Serdan, Salaün Lebrenn et Nominoë se regardèrent, saisis de surprise ; ils restèrent un moment silencieux. Serdan reprit le premier la parole et s’écria :

— Quoi, mon ami ! ce que vous vous apprenez là est-il possible ?… Je crois à peine ce que j’entends !

— Lorsque vous êtes entré, ainsi que ces messieurs, j’achevais d’écrire cette lettre à l’amiral Ruyter. — Et Jean de Witt montra du geste la lettre placée sur la table. — J’instruisais l’amiral de ma démission des fonctions de grand pensionnaire de Hollande… Néanmoins, l’entretien que je devais avoir avec vous et M. Lebrenn était d’une telle importance, que bien que n’occupant plus les fonctions dont j’étais revêtu, j’ai trouvé opportun de conférer avec vous, afin de pouvoir, au besoin, vous assurer de mon concours comme membre de l’assemblée des États, où je compte de nombreux amis.
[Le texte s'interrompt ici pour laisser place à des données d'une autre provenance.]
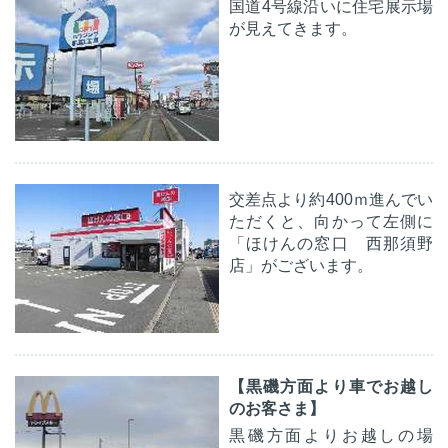
国道4号線沿いに住宅展示場
が見えてきます。
交差点より約400ｍ進んでい
ただくと、向かって左側に
「ほけんの窓口 西那須野
店」がございます。
【黒磯方面より車でお越し
のお客さま】
黒磯方面よりお越しの場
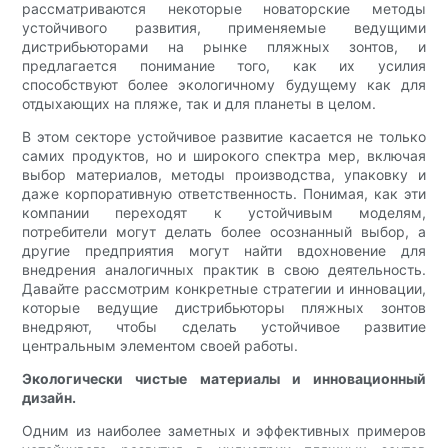
рассматриваются некоторые новаторские методы
устойчивого развития, применяемые ведущими
дистрибьюторами на рынке пляжных зонтов, и
предлагается понимание того, как их усилия
способствуют более экологичному будущему как для
отдыхающих на пляже, так и для планеты в целом.
В этом секторе устойчивое развитие касается не только
самих продуктов, но и широкого спектра мер, включая
выбор материалов, методы производства, упаковку и
даже корпоративную ответственность. Понимая, как эти
компании переходят к устойчивым моделям,
потребители могут делать более осознанный выбор, а
другие предприятия могут найти вдохновение для
внедрения аналогичных практик в свою деятельность.
Давайте рассмотрим конкретные стратегии и инновации,
которые ведущие дистрибьюторы пляжных зонтов
внедряют, чтобы сделать устойчивое развитие
центральным элементом своей работы.
Экологически чистые материалы и инновационный
дизайн.
Одним из наиболее заметных и эффективных примеров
— Ah ! monsieur, — dit tristement Salaün Lebrenn, de qui le fils partageait la pénible émotion, — si j’en crois mes pressentiments, votre retraite sera funeste à la sainte cause de la liberté !

— Mais, de votre démission, quelle est la cause ? — reprit Serdan. — Quoi ! Jean ! l’État est en péril… et vous résignez les plus hautes fonctions dont un citoyen puisse être revêtu ?

— Mon ami, loin de servir la république, ma présence aux affaires lui serait fatale.

— Que dites-vous ?

— Soyez sincère, — reprit Jean de Witt. — Vous êtes depuis peu de jours de retour à La Haye ; mais le changement profond de l’esprit public à mon égard n’a pu échapper à votre pénétration habituelle… Dites… quelle opinion le peuple a-t-il aujourd’hui de moi ?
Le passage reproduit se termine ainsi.